Everytime someone shared a story, they sat down in the “hot seat” in front of the room. Some of those sharing utilized the projector for pictures or videos, while others spontaneously decided they had a story they wanted to tell.

Some participants shared embarrassing videos from middle school, including a show choir performance and a clip from a high school musical production of “Anything Goes.”

The audience reacted loudly during a performance of an original rap about Severus Snape from Harry Potter. She said she wrote the rap as a high school freshman, inspired by the musical drama film “8 Mile,” starring Eminem.

One student shared her grandma’s Facebook post on the origin of liberals and conservatives, describing it as “a dramatic interpretation of the post that made me mute my grandma on Facebook.”

Another read four poems she wrote about an ex-girlfriend, each one representing one of the four seasons.

Some people shared embarrassing injury stories.

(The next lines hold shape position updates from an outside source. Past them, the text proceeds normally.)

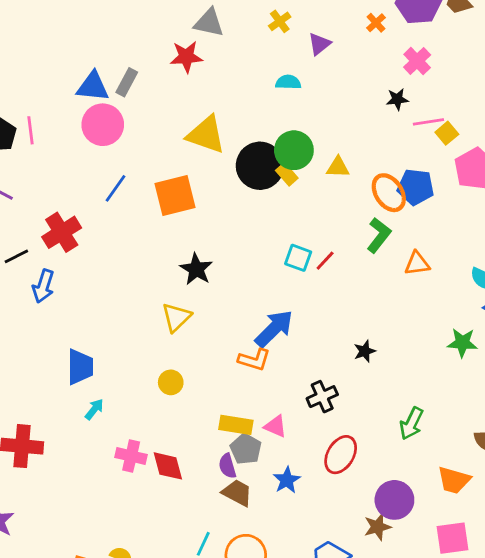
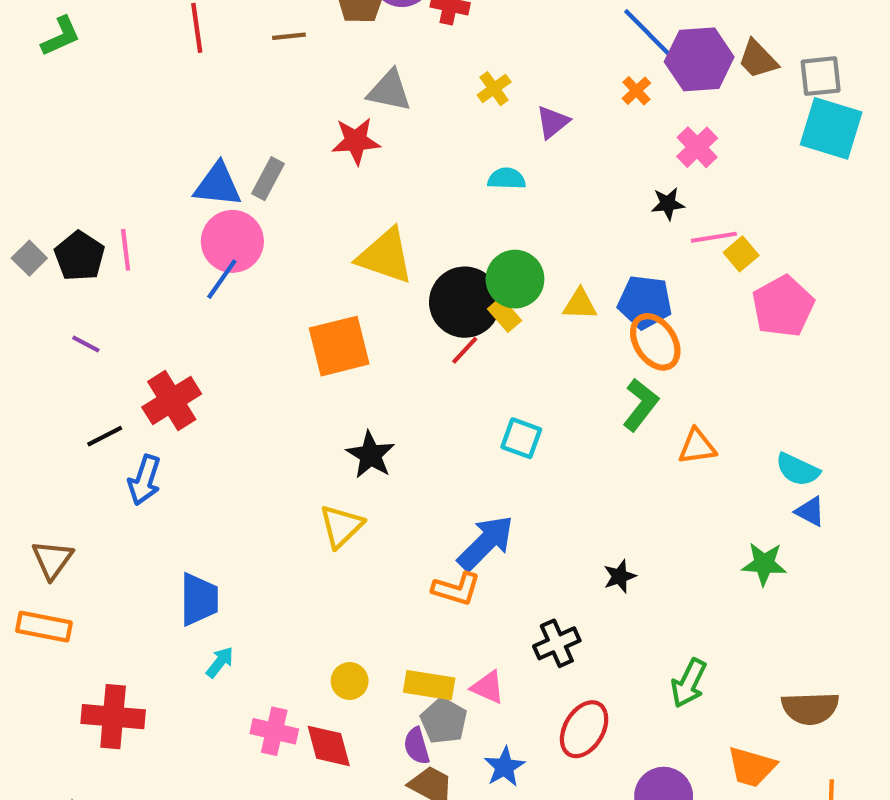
blue pentagon: (416, 187) -> (645, 302), moved
blue line: (115, 188) -> (222, 279), moved
red line: (325, 261) -> (465, 350), moved
yellow circle: (171, 382) -> (350, 681), moved

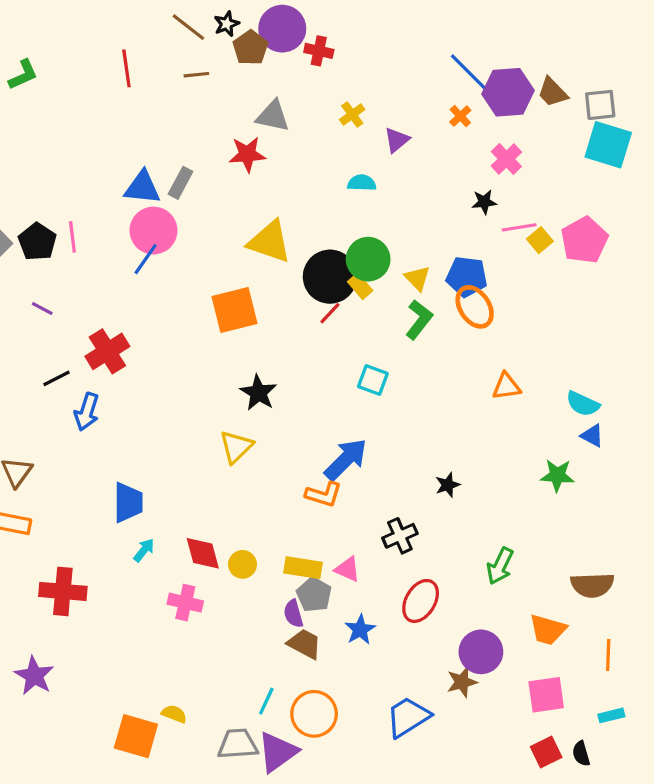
yellow triangle: (580, 304) -> (417, 278), turned 44
pink pentagon: (783, 306) -> (584, 240), moved
green L-shape: (641, 405) -> (419, 320), moved
red diamond: (329, 746) -> (203, 553), moved

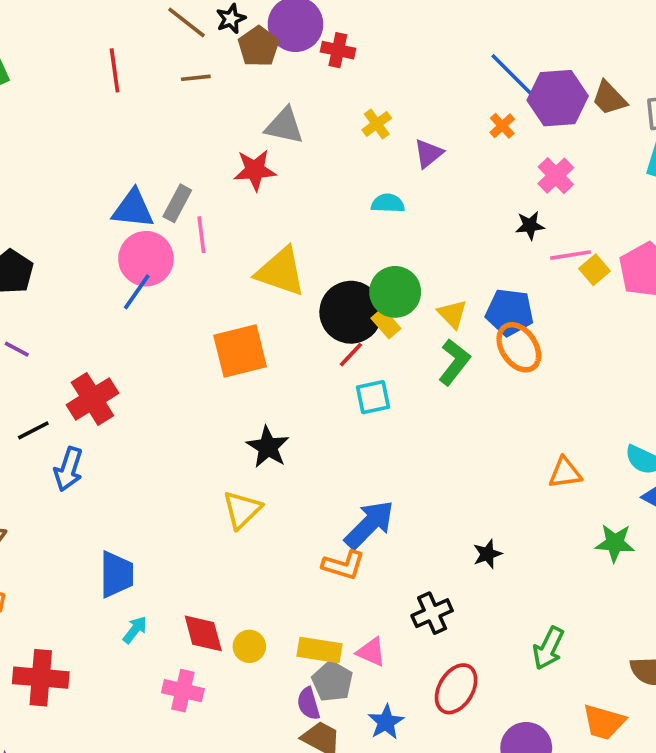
pink line: (72, 237) -> (201, 235), moved
cyan square: (373, 380) -> (373, 397), moved, turned -32
orange triangle: (506, 386) -> (565, 473), moved

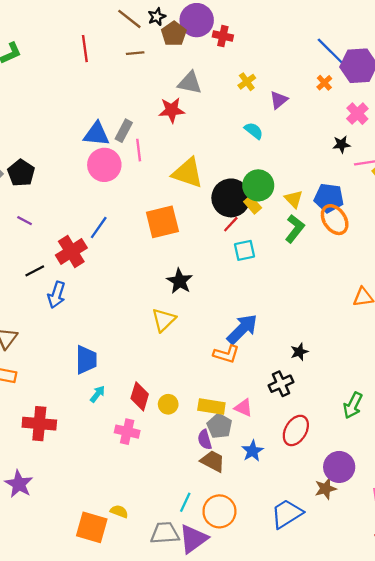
cyan semicircle: (388, 203) -> (254, 131), turned 36
blue line: (137, 292) -> (99, 228), moved
black star: (487, 554) -> (299, 352), moved
red diamond: (203, 633) -> (140, 396), turned 32

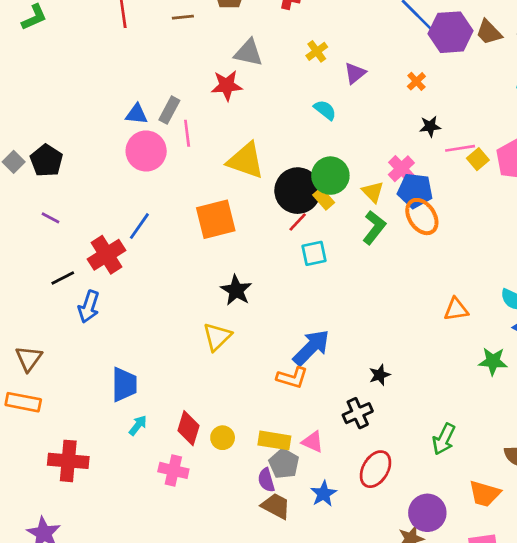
orange cross: (324, 83) -> (416, 81), moved
pink cross: (357, 114) -> (401, 169), moved
blue triangle: (96, 134) -> (137, 114), size x0.7

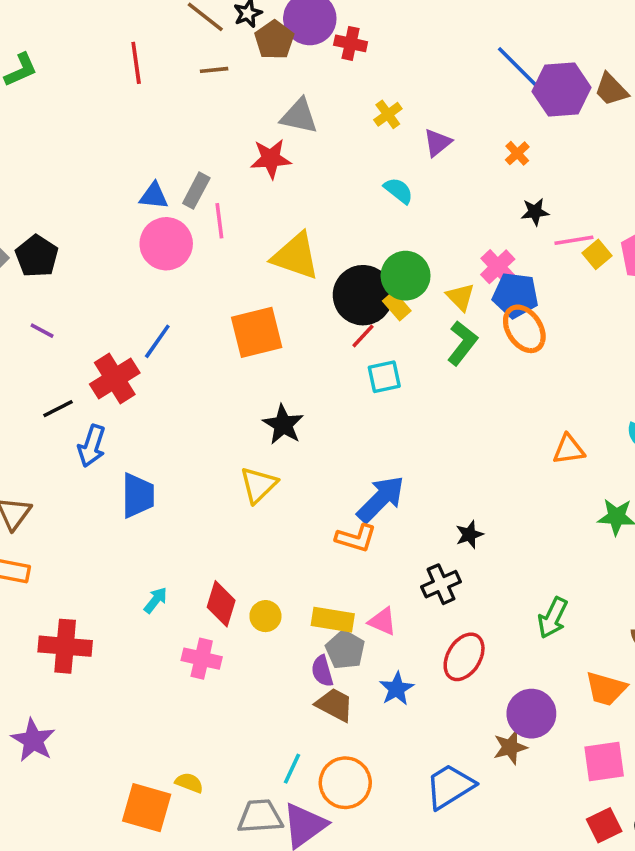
blue trapezoid: (124, 384) -> (138, 496), moved

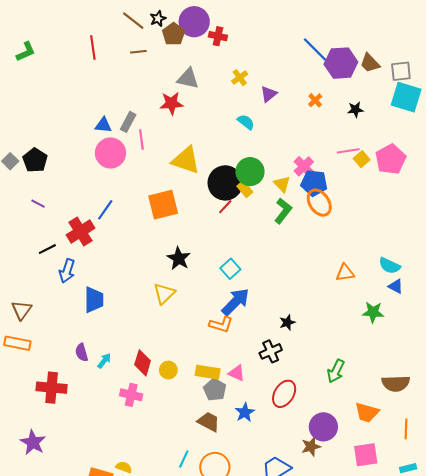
black star: (535, 212) -> (355, 110), moved
cyan square: (384, 377) -> (230, 269), moved, turned -30
purple semicircle: (322, 671) -> (82, 352), moved

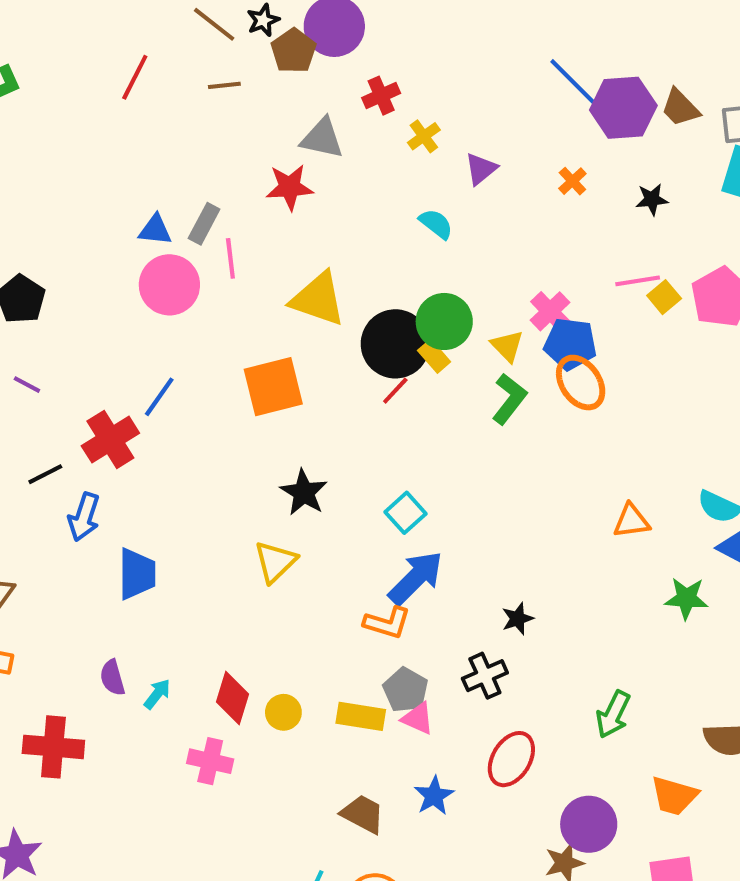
red cross: (218, 36) -> (381, 96), moved, turned -36
red line: (93, 48) -> (135, 77), turned 35
gray pentagon: (215, 390) -> (406, 690), moved

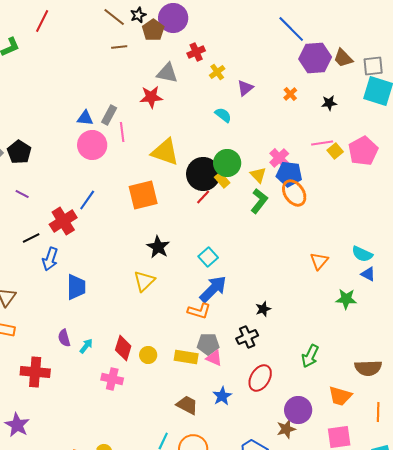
red line: (135, 77) -> (42, 21), moved
blue line: (574, 83) -> (291, 29), moved
orange triangle: (631, 521) -> (319, 261), turned -42
gray pentagon: (406, 690) -> (208, 344), turned -30

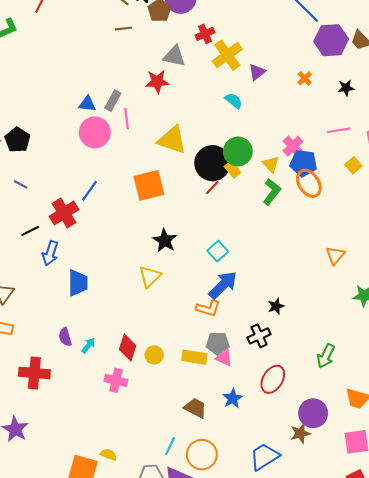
yellow cross: (217, 72) -> (227, 55), size x1.8
yellow square: (335, 151) -> (353, 165), moved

One person recounted how she broke her arm while sledding down a hill on a radio flyer wagon. Another told the story of how she fell out of her mom’s car as a kindergartener and rolled down the street.

Twitchell hopes that UNISTA Tells All! becomes an annual event.

“I want UNISTA to have a big community event to be like, ‘That was really fun last year. I want to do that again,’” Twitchell said. “And the fact that it’s been three years since the last one happened and every year people are like, ‘Bring it back!’ So if we can make it annual, I don’t think it will ever get boring.”